You are viewing a plain text version of this content. The canonical link for it is here.

Posted to dev@gora.apache.org by Furkan KAMACI <fu...@gmail.com> on 2015/10/26 15:36:21 UTC

Benchmark For Apache Gora

Hi All,

I want to prepare a benchmark and presentation for my Spark Backend of Gora
with help of Talat. I am planning to follow the approach of benchmarking
for Spark by University of California, Berkeley [1][2].
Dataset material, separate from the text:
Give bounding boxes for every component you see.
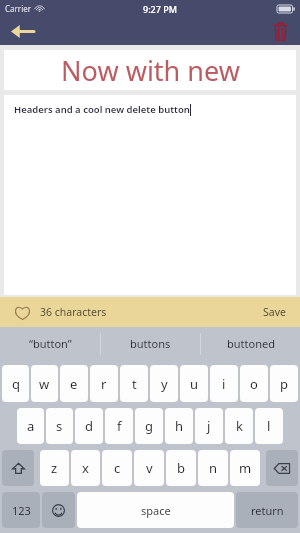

Dimensions of my benchmark:

* Hadoop Map/Reduce
* Spark
* Hadoop Map/Reduce via Gora
* Spark via Gora

For that aim, I would like to work on two types of dataset:

1) Data-intensive
2) CPU-intensive

First of all, is there any benchmark which presents the performance effect
of using Gora for Hadoop/MapReduce?

Secondly, do you suggest any dataset (or tool) for my purposes (i.e.
Logistic Regression, PageRank, TeraSort [3], Intel-Hadoop Benchmark[4],
etc)?


Kind Regards,
Furkan KAMACI

[1] https://www.cs.berkeley.edu/~matei/papers/2012/nsdi_spark.pdf
[2] http://www.cs.berkeley.edu/~matei/papers/2010/hotcloud_spark.pdf
[3]
http://www.michael-noll.com/blog/2011/04/09/benchmarking-and-stress-testing-an-hadoop-cluster-with-terasort-testdfsio-nnbench-mrbench/
[4] https://github.com/intel-hadoop/HiBench

Re: Benchmark For Apache Gora

Posted by Renato Marroquín Mogrovejo <re...@gmail.com>.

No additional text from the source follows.